— У меня к вам просьба.
— Чем могу служить?
— Мне нужно попасть в клуб, но я пока что не член Союза.
— Так прошу!
Они удалились, а через некоторое время — недолгое — дядька возник за стеклом и поманил Алешу пальцем.
— Это вы бедный брат?
— Я.
— Пошли.
Прошли мимо свирепых старух в черном (вот кто охраняет писателей), мимо зеркал и деревянных панелей в прохладной сумеречной глубине; с огромного портрета некто глянул зорко («Покойник Фадеев, — пояснил дядька. — „Разгром“»), сейчас гаркнет: «Партбилет на стол!»
— Ну-с, молодые люди?
— Спасибо, — сказала Лиза.
— Рад служить. Левушка.
— Я Лиза, а это Алеша.
— Лиза и Алеша — прелесть. Что-то такое незабвенное, знаете, карамазовское. И как похожи.
— Мы близнецы, сироты.
— Ай-ай-ай!
— А вы в каком жанре?
— Драма. Одинокий поживший человек кончает жизнь самоубийством. Действие первое — в морге. Угрюмый сторож уходит, гремя ключами…
— Левушка, — сказал, подойдя, господин в черном. — Привезли немецкое пиво.
— Присоединяйтесь! — щедро воскликнул Левушка и пояснил, как в старомодной пьесе, «в сторону»: — Это приютские близнецы.
— Присоединяйтесь! — жалостливо поддержал господин в черном.
Лиза ответила твердо:
— Мы сами по себе, — и повлекла Алешу в какие-то деревянные переходики, клетушки и лесенки в поисках позапрошлого подвальчика с пирожными.
В дубовом подвале, в клубах дыма, в тускло-мрачном отблеске словно погребальных светильников сидели писатели и пили пиво. Она сегодня собиралась напоить его «кофием» — Алеша грустно поник над своей чашечкой.
— Отличные пирожные, да?
— Напрасно не дослушали Левушку, — сказал он рассеянно. — Сторож уходит, трупы оживают…

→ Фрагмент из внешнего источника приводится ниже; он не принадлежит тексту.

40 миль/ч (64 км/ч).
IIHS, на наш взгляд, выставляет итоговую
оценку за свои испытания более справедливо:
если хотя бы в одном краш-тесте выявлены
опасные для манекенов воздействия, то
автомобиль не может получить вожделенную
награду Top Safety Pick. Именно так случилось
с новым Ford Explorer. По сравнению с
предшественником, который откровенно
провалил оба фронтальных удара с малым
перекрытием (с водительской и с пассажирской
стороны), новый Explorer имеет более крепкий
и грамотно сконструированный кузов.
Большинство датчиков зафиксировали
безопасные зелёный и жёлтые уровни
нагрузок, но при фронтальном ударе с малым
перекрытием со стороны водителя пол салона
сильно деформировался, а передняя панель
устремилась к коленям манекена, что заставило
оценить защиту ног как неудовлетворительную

— Да ну, дрянь. Он только что придумал. Ты представляешь советскую пьесу про мертвецов?
К соседнему столику, за которым сидели двое в черном, подошел третий, тоже траурный, и обратился официально:
— Товарищ Светлый, почему вас не было в крематории?
— Потому что я не мог, — с достоинством ответил один из сидящих.
— Ваша речь была запланирована.
— Это недоразумение, товарищ Маков, так и передайте своим товарищам. Я никогда не присутствую на гражданских панихидах, у меня нервы.
— У всех нервы.
Стоящий отошел, а сидящий процедил:
— У него нервы, слыхали? Юморист-сатирик! Участвует во всех похоронных комиссиях, сжигает сладострастно.
— Да плюнь, — посоветовал второй сидящий и отпил из немецкой жестянки. — Как твой доктор говорит: «Жизнь прекрасна».
— Ага! — констатировал Алеша. — То-то они все не в себе. Товарища похоронили.
— А-а… портрет… Александра Фадеева?
— Ну, Лиз, — изумился Алеша, — вот никогда я не доверял отличникам. Да он трагически погиб тыщу лет назад, чуть не во время войны.